** Task brief **
Look through the entries below and extract exactly the lines from the one containing "About (496, 118)" through the one containing "About Us (177, 109)", ends included.
++++ Exercise data
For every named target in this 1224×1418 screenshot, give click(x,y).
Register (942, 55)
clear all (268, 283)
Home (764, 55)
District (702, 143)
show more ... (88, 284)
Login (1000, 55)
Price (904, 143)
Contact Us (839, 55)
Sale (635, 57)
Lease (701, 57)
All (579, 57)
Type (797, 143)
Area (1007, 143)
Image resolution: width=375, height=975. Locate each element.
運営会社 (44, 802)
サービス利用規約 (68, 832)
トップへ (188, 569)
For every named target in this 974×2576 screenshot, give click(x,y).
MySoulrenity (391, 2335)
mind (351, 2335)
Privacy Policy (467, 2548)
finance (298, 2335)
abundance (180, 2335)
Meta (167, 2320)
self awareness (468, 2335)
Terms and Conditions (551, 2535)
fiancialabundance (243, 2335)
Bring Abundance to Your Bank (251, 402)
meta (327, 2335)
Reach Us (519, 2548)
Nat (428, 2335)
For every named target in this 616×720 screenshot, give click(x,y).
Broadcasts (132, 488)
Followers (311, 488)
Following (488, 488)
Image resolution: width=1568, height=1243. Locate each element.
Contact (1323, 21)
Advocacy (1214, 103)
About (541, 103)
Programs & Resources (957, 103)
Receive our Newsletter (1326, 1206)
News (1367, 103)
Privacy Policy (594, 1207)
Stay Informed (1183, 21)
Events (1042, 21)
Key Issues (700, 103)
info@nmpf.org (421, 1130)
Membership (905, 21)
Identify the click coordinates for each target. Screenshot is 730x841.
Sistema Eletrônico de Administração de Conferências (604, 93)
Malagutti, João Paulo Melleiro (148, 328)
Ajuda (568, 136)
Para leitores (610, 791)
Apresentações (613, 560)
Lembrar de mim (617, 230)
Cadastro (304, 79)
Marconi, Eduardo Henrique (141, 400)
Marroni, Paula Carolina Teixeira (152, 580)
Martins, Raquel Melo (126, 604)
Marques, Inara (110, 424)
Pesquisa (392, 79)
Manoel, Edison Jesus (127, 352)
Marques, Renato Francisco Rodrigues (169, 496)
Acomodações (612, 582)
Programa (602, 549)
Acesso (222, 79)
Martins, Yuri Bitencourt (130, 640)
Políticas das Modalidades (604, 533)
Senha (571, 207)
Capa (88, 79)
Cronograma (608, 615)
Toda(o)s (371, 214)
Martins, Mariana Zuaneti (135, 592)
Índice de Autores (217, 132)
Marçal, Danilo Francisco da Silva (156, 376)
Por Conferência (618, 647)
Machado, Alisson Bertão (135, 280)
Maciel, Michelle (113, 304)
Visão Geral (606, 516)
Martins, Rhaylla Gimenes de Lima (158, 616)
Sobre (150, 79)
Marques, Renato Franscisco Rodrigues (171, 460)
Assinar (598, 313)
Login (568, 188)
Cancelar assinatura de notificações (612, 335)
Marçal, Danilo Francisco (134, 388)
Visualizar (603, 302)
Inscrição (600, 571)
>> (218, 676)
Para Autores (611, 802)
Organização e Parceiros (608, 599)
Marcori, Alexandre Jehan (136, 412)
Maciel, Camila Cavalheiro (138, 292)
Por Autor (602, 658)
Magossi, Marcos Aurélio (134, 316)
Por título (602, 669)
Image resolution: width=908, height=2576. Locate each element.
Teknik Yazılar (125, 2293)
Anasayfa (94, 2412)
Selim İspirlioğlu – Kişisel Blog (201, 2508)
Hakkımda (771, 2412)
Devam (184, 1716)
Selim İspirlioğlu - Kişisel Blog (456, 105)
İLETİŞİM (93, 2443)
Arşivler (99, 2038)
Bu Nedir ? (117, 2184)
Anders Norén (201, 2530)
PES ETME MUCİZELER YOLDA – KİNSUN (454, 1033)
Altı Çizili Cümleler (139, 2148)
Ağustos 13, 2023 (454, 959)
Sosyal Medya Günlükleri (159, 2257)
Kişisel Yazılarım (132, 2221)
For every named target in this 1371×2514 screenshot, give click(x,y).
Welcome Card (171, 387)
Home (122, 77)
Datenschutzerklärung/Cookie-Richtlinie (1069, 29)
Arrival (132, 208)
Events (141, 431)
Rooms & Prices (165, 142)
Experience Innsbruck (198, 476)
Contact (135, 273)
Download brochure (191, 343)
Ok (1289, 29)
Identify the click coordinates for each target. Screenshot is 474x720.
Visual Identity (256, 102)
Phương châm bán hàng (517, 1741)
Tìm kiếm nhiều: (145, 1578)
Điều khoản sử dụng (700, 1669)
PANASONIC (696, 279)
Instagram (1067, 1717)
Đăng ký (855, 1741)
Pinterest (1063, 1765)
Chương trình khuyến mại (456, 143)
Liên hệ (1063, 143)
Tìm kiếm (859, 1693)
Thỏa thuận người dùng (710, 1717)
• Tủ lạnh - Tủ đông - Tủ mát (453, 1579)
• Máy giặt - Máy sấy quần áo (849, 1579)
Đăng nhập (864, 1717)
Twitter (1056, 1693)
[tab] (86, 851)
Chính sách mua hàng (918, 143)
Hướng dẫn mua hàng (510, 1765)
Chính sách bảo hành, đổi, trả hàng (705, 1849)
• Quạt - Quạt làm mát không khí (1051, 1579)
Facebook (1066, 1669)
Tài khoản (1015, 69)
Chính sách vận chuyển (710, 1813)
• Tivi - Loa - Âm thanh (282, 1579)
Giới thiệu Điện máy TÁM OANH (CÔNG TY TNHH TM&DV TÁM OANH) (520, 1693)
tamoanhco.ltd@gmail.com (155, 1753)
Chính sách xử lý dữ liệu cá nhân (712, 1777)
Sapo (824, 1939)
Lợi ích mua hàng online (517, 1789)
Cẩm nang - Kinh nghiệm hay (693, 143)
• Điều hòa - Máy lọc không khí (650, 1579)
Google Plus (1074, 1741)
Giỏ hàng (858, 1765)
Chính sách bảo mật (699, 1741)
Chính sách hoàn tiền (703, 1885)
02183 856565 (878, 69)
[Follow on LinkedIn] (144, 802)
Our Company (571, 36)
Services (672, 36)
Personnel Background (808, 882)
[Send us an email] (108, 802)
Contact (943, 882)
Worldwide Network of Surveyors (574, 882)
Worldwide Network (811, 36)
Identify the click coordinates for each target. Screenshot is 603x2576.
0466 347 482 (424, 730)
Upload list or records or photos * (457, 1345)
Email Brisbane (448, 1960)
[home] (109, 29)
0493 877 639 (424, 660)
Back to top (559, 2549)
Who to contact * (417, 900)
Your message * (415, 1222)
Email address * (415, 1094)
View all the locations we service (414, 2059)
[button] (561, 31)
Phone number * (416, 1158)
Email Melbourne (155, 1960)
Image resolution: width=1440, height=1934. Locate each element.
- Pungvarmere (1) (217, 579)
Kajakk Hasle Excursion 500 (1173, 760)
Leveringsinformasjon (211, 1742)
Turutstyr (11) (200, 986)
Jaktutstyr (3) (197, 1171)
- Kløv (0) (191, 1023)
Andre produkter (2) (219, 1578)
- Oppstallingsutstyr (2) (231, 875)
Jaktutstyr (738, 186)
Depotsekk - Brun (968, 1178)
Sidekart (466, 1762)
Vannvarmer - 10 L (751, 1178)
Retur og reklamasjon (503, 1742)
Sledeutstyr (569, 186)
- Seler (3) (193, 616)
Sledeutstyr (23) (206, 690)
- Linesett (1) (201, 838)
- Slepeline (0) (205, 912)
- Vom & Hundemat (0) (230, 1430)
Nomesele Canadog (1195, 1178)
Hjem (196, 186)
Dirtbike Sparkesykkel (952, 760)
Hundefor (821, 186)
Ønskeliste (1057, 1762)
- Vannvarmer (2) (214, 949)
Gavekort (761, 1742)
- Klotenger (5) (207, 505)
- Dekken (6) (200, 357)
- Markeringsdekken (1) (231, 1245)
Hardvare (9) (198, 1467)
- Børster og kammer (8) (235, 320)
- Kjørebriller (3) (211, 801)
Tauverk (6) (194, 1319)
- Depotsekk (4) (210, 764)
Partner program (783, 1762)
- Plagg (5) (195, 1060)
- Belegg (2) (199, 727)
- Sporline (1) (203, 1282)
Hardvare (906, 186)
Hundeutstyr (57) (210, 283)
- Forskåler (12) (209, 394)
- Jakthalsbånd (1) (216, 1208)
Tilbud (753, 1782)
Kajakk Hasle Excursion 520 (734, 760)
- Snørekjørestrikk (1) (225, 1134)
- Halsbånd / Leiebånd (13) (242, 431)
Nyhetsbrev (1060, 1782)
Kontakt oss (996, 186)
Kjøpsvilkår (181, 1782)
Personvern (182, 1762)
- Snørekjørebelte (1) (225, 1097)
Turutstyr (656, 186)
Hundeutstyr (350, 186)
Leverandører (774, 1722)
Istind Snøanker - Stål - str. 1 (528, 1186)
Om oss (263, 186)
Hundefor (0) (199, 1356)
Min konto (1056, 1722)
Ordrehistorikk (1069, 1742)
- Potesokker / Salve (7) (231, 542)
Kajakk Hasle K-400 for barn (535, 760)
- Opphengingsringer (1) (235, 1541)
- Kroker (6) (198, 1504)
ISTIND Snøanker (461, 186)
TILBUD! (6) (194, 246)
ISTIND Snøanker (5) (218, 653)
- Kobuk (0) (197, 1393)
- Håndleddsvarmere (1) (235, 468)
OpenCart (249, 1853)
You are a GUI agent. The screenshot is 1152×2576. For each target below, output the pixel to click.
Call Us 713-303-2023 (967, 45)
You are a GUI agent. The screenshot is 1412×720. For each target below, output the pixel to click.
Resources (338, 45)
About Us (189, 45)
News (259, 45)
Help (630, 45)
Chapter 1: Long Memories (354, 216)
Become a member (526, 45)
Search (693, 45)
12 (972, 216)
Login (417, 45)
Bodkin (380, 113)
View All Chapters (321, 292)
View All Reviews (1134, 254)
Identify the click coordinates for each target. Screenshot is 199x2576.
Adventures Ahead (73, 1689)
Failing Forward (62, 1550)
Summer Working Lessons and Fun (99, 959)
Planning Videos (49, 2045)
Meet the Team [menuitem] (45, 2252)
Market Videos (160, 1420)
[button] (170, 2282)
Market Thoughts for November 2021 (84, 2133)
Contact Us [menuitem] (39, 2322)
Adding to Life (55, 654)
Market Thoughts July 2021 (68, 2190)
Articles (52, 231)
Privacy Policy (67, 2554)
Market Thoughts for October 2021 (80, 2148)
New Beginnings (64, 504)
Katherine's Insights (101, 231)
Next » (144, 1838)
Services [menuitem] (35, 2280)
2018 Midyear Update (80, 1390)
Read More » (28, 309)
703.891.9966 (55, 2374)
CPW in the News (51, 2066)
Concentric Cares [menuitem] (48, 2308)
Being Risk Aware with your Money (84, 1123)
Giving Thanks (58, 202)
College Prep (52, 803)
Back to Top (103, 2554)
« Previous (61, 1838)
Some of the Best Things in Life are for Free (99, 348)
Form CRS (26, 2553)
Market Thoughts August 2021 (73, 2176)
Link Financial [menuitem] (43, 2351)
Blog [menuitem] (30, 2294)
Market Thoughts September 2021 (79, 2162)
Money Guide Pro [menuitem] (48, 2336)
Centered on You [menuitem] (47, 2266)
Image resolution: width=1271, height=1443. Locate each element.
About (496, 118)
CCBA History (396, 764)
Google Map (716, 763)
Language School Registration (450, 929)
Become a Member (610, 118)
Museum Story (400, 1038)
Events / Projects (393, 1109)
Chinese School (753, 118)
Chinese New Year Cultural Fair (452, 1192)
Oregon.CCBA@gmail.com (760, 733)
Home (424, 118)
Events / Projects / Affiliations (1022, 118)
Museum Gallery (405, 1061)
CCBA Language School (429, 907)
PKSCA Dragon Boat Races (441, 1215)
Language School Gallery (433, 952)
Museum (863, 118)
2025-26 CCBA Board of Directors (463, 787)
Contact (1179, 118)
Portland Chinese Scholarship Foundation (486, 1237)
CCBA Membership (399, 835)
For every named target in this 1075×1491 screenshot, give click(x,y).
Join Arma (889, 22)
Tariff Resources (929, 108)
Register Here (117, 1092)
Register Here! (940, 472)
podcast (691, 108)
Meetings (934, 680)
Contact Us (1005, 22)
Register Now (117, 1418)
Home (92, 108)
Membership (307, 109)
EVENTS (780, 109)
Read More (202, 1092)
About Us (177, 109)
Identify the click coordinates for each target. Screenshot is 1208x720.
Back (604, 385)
++++++++
** Task result **
About (496, 118)
CCBA History (396, 764)
Google Map (716, 763)
Language School Registration (450, 929)
Become a Member (610, 118)
Museum Story (400, 1038)
Events / Projects (393, 1109)
Chinese School (753, 118)
Chinese New Year Cultural Fair (452, 1192)
Oregon.CCBA@gmail.com (760, 733)
Home (424, 118)
Events / Projects / Affiliations (1022, 118)
Museum Gallery (405, 1061)
CCBA Language School (429, 907)
PKSCA Dragon Boat Races (441, 1215)
Language School Gallery (433, 952)
Museum (863, 118)
2025-26 CCBA Board of Directors (463, 787)
Contact (1179, 118)
Portland Chinese Scholarship Foundation (486, 1237)
CCBA Membership (399, 835)
For every named target in this 1075×1491 screenshot, give click(x,y).
Join Arma (889, 22)
Tariff Resources (929, 108)
Register Here (117, 1092)
Register Here! (940, 472)
podcast (691, 108)
Meetings (934, 680)
Contact Us (1005, 22)
Register Now (117, 1418)
Home (92, 108)
Membership (307, 109)
EVENTS (780, 109)
Read More (202, 1092)
About Us (177, 109)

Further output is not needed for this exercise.